Problem 1. In humans, the gene for brown eyes is dominant over the gene for blue eyes. What is the probability of having blue-eyed children in a family where the mother had blue eyes and the father had brown eyes, and it is known that he is heterozygous for this trait?
Solution: Let's write down the crossing scheme.
R: ♀ aa x ♂ Aa
blue brown
G: (a) (A) , (a)
brown blue
Answer: the probability of having a blue-eyed child is 50%.
Task 2. Phenylketonuria is inherited as an autosomal recessive trait. In a family where both parents were healthy, a child with phenylketonuria was born. What is the probability that the second child in this family will also be sick?
Solution. R: ♀ A- x ♂ A-
Reasoning. Since both parents are healthy, they can have both the AA and Aa genotypes. Since the first child in this family was sick, his genotype is aa. According to the gamete purity hypothesis, the body receives one allele of a gene from the father, and the other from the mother. Consequently, both parents are heterozygous for the analyzed trait - Aa.

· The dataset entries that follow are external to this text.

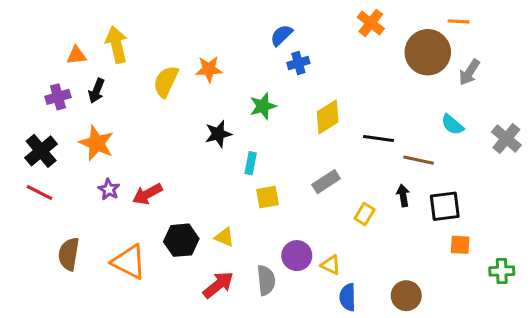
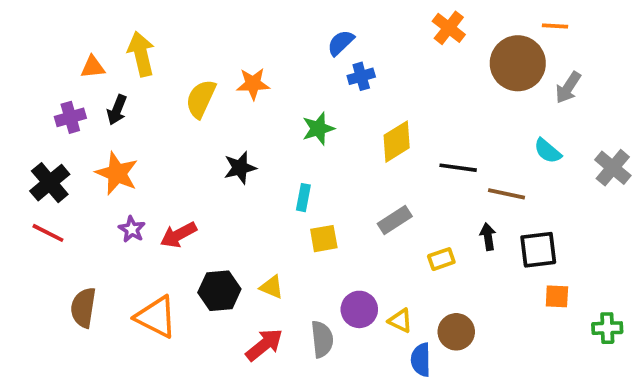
black star: (218, 134) -> (240, 168), moved
yellow rectangle: (365, 214) -> (441, 259), turned 40
brown circle: (406, 296) -> (456, 332), moved

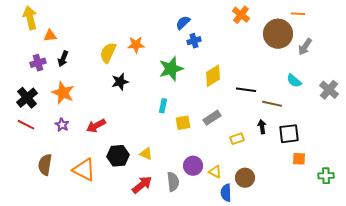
yellow arrow: (141, 54) -> (30, 18), moved
green star: (318, 129) -> (171, 69), size x1.4
black star: (240, 168) -> (120, 82), moved
purple star: (132, 229) -> (62, 125), moved
yellow square: (324, 239) -> (183, 123), moved

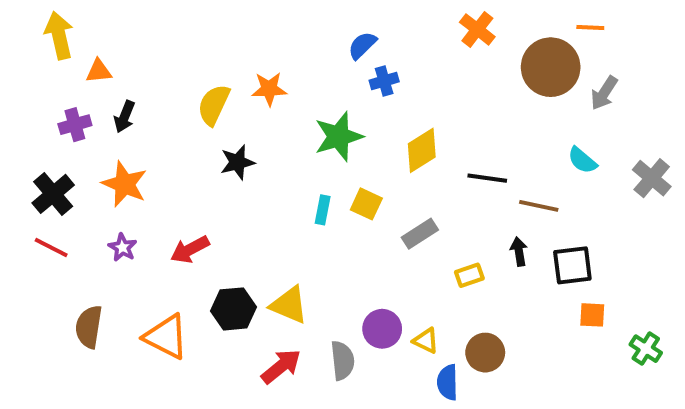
yellow square: (183, 123) -> (366, 204), moved, turned 35
yellow triangle: (146, 154) -> (289, 305), size x1.5
green cross: (326, 176) -> (646, 349), turned 35

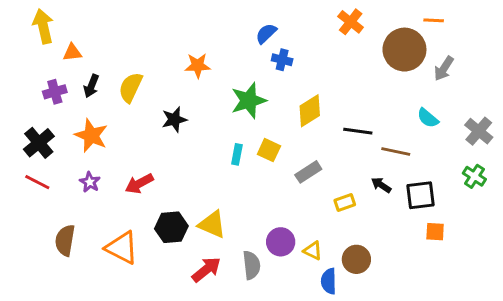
blue cross: (384, 81) -> (282, 60), turned 30
yellow semicircle: (214, 105) -> (131, 87), moved
black arrow: (519, 251) -> (381, 185), turned -48
green cross: (646, 349) -> (474, 176), moved

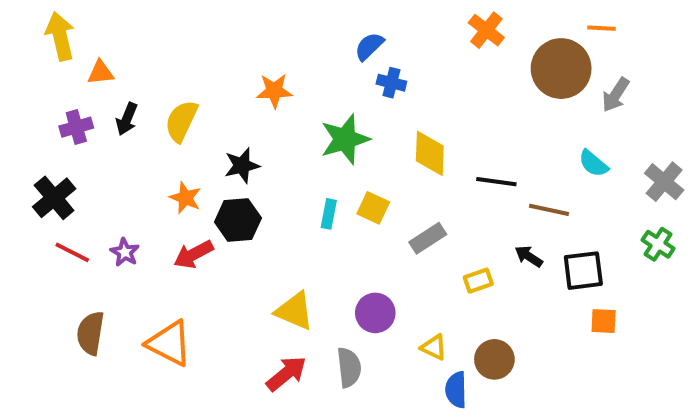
yellow diamond: (310, 111) -> (430, 153), turned -56
orange star: (91, 135) -> (185, 198), moved, size x0.7
red line: (37, 182) -> (72, 252), moved
black hexagon: (171, 227) -> (238, 220), moved
purple circle: (281, 242) -> (375, 313), moved

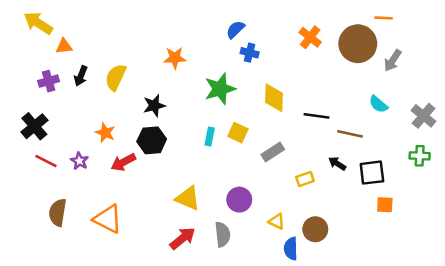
orange cross: (486, 30) -> (310, 37), moved
yellow arrow: (60, 36) -> (38, 23), turned -44
orange star: (185, 198) -> (105, 133), moved
green cross: (658, 244) -> (420, 156), turned -30

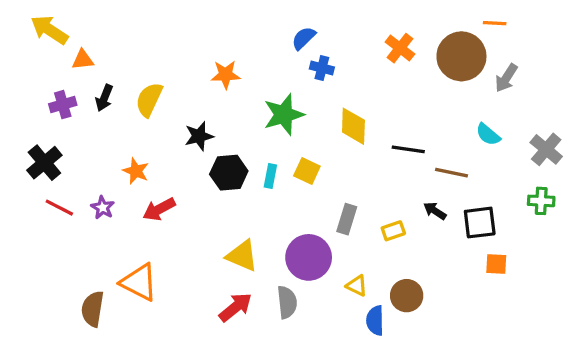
black hexagon: (152, 140) -> (229, 173), moved
gray rectangle: (273, 152) -> (347, 219), moved, turned -40
purple circle: (239, 200) -> (309, 257), size x1.4
brown semicircle: (58, 213) -> (93, 309), moved

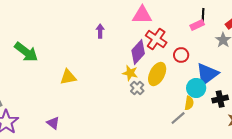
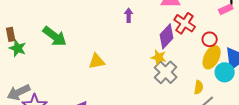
yellow ellipse: (157, 74) -> (212, 57), moved
gray cross: (137, 88) -> (166, 72), size x1.6
yellow semicircle: (189, 103) -> (199, 87), moved

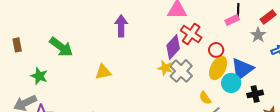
purple arrow: (129, 15) -> (121, 26), moved, size x1.5
green star: (18, 48) -> (39, 76), moved
gray cross: (166, 72) -> (181, 71), moved
yellow semicircle: (199, 87) -> (205, 98), turned 136

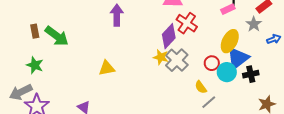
brown rectangle: (17, 45) -> (35, 31), moved
red circle: (216, 50) -> (212, 63), moved
yellow ellipse: (218, 68) -> (230, 41), moved
yellow triangle: (103, 72) -> (107, 68), moved
black cross: (255, 94) -> (251, 74), moved

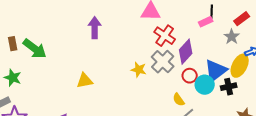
purple diamond: (169, 36) -> (186, 52), moved
yellow ellipse: (230, 41) -> (240, 66), moved
gray cross: (177, 60) -> (163, 62), moved

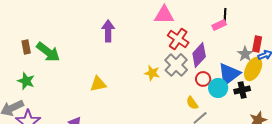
red rectangle: (242, 19) -> (257, 44), moved, turned -42
gray star: (232, 37) -> (245, 54), moved

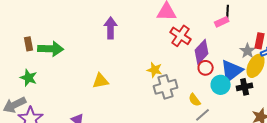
green arrow: (48, 52) -> (51, 49), turned -35
gray cross: (176, 65) -> (166, 87), moved, turned 30
red circle: (203, 79) -> (206, 68), moved

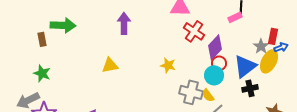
green arrow: (51, 49) -> (63, 25), moved
yellow triangle: (101, 81) -> (110, 65), moved
cyan circle: (221, 85) -> (214, 75), moved
gray cross: (166, 87) -> (191, 92), moved, turned 30
black cross: (245, 87) -> (250, 88), moved

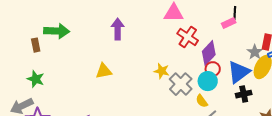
gray cross: (191, 92) -> (181, 84), moved, turned 30

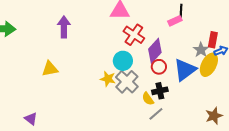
yellow star: (162, 71) -> (108, 79), moved
cyan circle: (208, 81) -> (123, 61), moved
black cross: (244, 94) -> (160, 91), moved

Now you can determine the probability of having a second child with a patient:
R: ♀ Aa x ♂ Aa
Norm norm
G: (A), (a) (A), (a)
F 1: AA, 2 Aa, aa
Normal normal phenylketonuria
Thus, 75% of children will be healthy, and 25% will be sick.
Answer: 25%.
Task 3. In some breeds of cattle, polledness is dominant over hornedness.
A) When crossing polled and horned animals, 14 horned and 15 polled offspring were born. Determine the genotypes of the parental forms.

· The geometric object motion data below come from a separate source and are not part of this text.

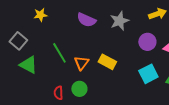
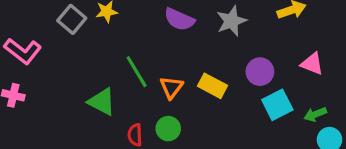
gray square: (18, 41) -> (72, 19), moved
purple circle: (147, 42) -> (260, 72), moved
green triangle: (28, 65) -> (102, 102), moved

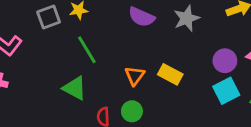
gray square: (72, 19) -> (49, 17), turned 30
green line: (137, 72) -> (87, 50), moved
purple circle: (260, 72) -> (225, 61), moved

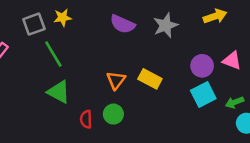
green line: (87, 50) -> (53, 54), moved

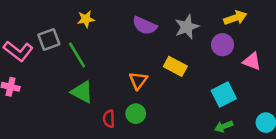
gray square: (34, 24) -> (49, 40), moved
purple circle: (202, 66) -> (223, 45), moved
yellow rectangle: (150, 79) -> (175, 66), moved
green arrow: (235, 102) -> (224, 126), moved

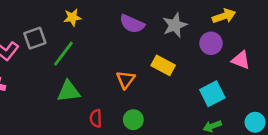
green line: (77, 55) -> (63, 54), turned 68
green triangle: (82, 92) -> (69, 91), turned -35
green circle: (136, 114) -> (133, 120), moved

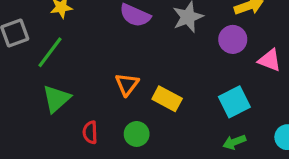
yellow rectangle: (163, 65) -> (167, 99), moved
green triangle: (69, 91) -> (56, 99), turned -35

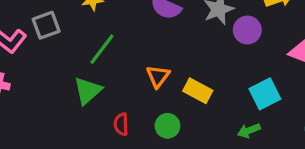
purple circle: (233, 39) -> (247, 30), moved
green line: (50, 52) -> (102, 49), moved
green arrow: (234, 142) -> (249, 131), moved

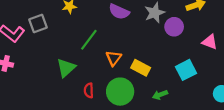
green line: (102, 49) -> (89, 40), moved
green circle: (167, 126) -> (120, 92), size x1.6
green arrow: (249, 131) -> (160, 95), moved

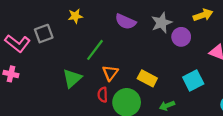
orange triangle: (114, 58) -> (110, 73), moved
red semicircle: (89, 90) -> (103, 95), moved

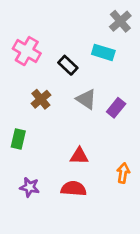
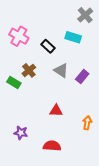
green rectangle: (18, 139) -> (14, 82), moved, turned -72
red semicircle: (74, 189) -> (52, 146), moved

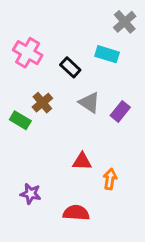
orange arrow: (87, 123) -> (110, 179), moved

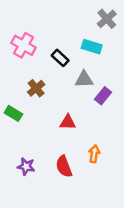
gray triangle: (89, 103) -> (84, 79), moved, turned -36
green rectangle: (20, 120) -> (13, 113), moved
red triangle: (82, 161) -> (68, 122), moved
red semicircle: (76, 213) -> (64, 166), moved, turned -115

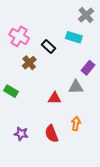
gray triangle: (84, 79) -> (76, 87), moved
brown cross: (36, 88) -> (29, 63), moved
purple rectangle: (103, 96) -> (88, 68), moved

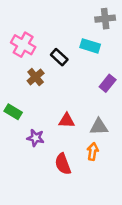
gray cross: (86, 15) -> (105, 19), turned 35
gray triangle: (76, 87) -> (99, 127), moved
purple star: (21, 134) -> (36, 138), moved

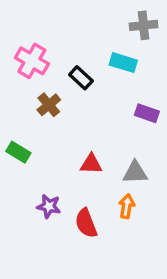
purple rectangle: (108, 83) -> (147, 113), turned 70
purple star: (36, 138) -> (49, 206), moved

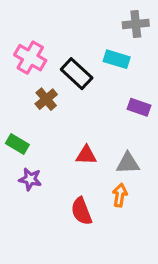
black rectangle: (81, 78) -> (77, 74), size x1.4
purple star: (49, 206) -> (30, 179), moved

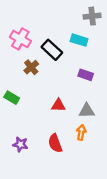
purple rectangle: (139, 107) -> (86, 75), moved
purple star: (30, 179) -> (20, 144), moved

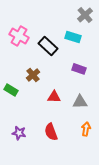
gray cross: (92, 16) -> (85, 15), turned -35
brown cross: (31, 67) -> (33, 75), moved
orange arrow: (81, 132) -> (86, 129), moved

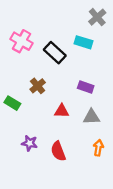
purple rectangle: (79, 69) -> (86, 87), moved
purple star: (19, 133) -> (30, 143), moved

C) As a result of crossing horned and polled animals, all 30 offspring were polled. Determine the genotypes of the parental forms.

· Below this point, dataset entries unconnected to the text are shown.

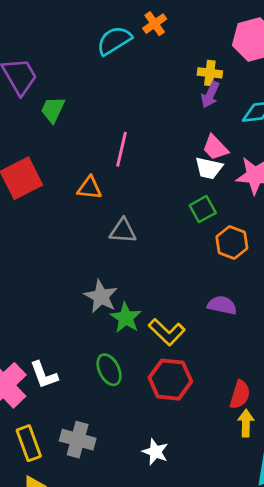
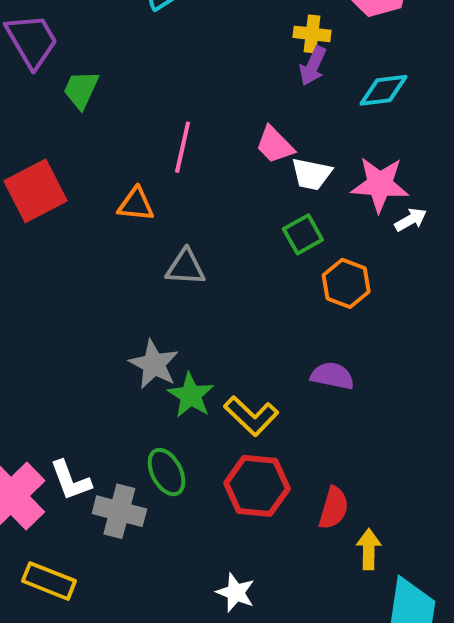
pink trapezoid: (215, 148) -> (275, 145), moved
red semicircle: (240, 395) -> (334, 508), moved
gray cross: (78, 440) -> (119, 511), moved
yellow rectangle: (29, 443) -> (49, 581), turned -48

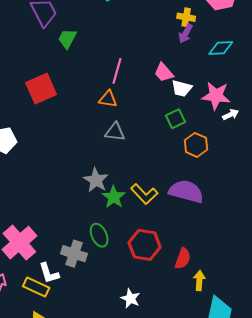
orange triangle: (136, 204) -> (108, 99), moved
purple semicircle: (332, 376) -> (186, 191), size x1.6
yellow L-shape: (251, 416) -> (144, 194), moved
white L-shape: (71, 480) -> (49, 273), moved

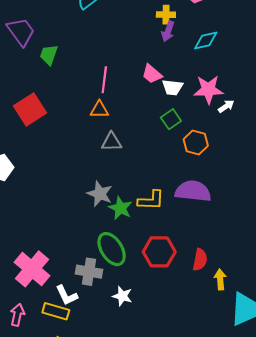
yellow L-shape: (144, 194) -> (151, 200), turned -36
green ellipse: (99, 235) -> (112, 249), size x1.4
white star: (130, 298) -> (122, 296), moved

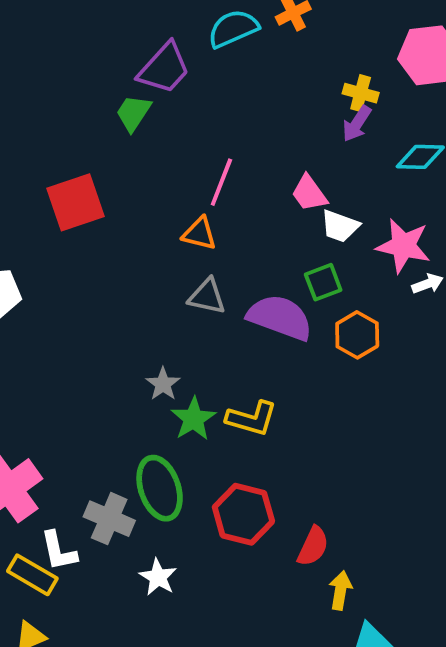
purple trapezoid: (21, 32) -> (164, 68), moved, turned 64
purple semicircle: (193, 191) -> (280, 317), moved
gray star: (100, 194) -> (163, 384), size x0.7

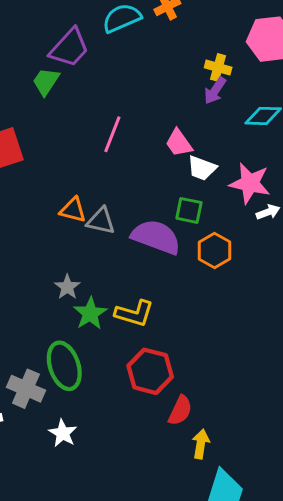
orange triangle: (199, 234) -> (73, 210), moved
green square: (323, 282) -> (189, 210), turned 32
red hexagon: (243, 514) -> (150, 371), moved

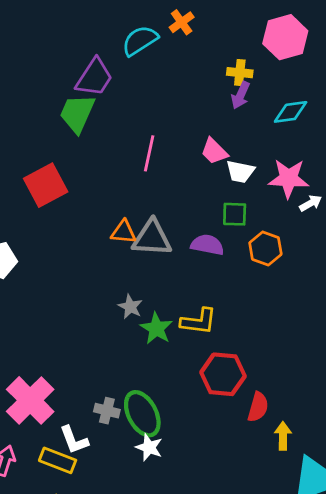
green trapezoid: (46, 81) -> (77, 113), size x1.4
gray triangle: (101, 221) -> (152, 238), size x1.4
purple semicircle: (156, 237) -> (207, 245), size x0.7
green ellipse: (64, 366) -> (142, 414), moved
gray cross: (26, 389) -> (107, 411), size x0.7

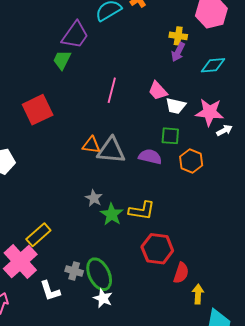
green trapezoid: (77, 113) -> (62, 60), size x0.7
yellow rectangle: (58, 460) -> (38, 235), moved, turned -65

C) Crossing polled animals with each other produced 12 polled and 3 horned calves. Determine the genotypes of the parental forms.
Solution. The genotypes of the parents can be determined by segregation in the offspring. In the first case, the splitting was 1:1, therefore there was an analyzing cross:
R: ♀ Aa x ♂ aa
polled horniness
G: (A), (a) (a)
polled hornedness
In the second case, there was uniformity of the offspring, therefore homozygous horned and polled animals were crossed:
R: ♀ AA x ♂ aa
Norm norm
polled
In the third case, a 3:1 split occurred, which is only possible when crossing two heterozygotes:
R: ♀ Aa x ♂ Aa
polled polled
G: (A), (a) (A), (a)
F 1: AA, 2 Aa, aa
polled hornedness
75% - polled
25% - horned
Answer: A) Aa and aa
B) AA and aa
C) Aa and Aa
Task 4. In humans, brown eyes dominate over blue ones, and right-handedness dominates over left-handedness.
1. What is the probability of having a left-handed, blue-eyed child in a family where the mother is blue-eyed and right-handed (although her father was left-handed), and the father has brown eyes and is predominantly left-handed, although his mother was blue-eyed and right-handed?
2. In a family of brown-eyed, right-handed people, a left-handed child with blue eyes was born. What is the probability that your next child will be right-handed and have blue eyes?
♂--вв ♀ааВ-
R: ♀ aaB- x ♂A-bb
Reasoning. First you need to determine the genotypes of the parents. Since the woman’s father was left-handed, she is therefore heterozygous for the B gene; the man is heterozygous for gene A, since his mother had blue eyes.
Examination. Let's write down the crossing scheme:
R: ♀ aaVv x ♂Aavv
Blue, right Car., lion.
G: (аВ), (ав) (Ав), (ав)
F 1: AaBv, aaBv, Aavv, aavv
Kar., right. Goal, right Kar, lion. Blue, lion
Answer: the probability of having a blue-eyed, left-handed child is 25%.
R: ♀ A-B- x ♂ A-B-
Brown-eyed Brown-eyed
Right-handed right-handed
Blue-eyed lefty
Reasoning. Since, according to the gamete purity hypothesis, the organism receives one gene allele from one parent, and the other from the other, then both parents are heterozygous for both pairs of analyzed genes; their genotype is AaBb.
P: ♀ AaBv x ♂ AaBv
Kar. Right Kar. Right
Thus, the probability of having the next right-handed child with blue eyes (genotype aaBb or aaBB) is 3/16 (or 18.75%).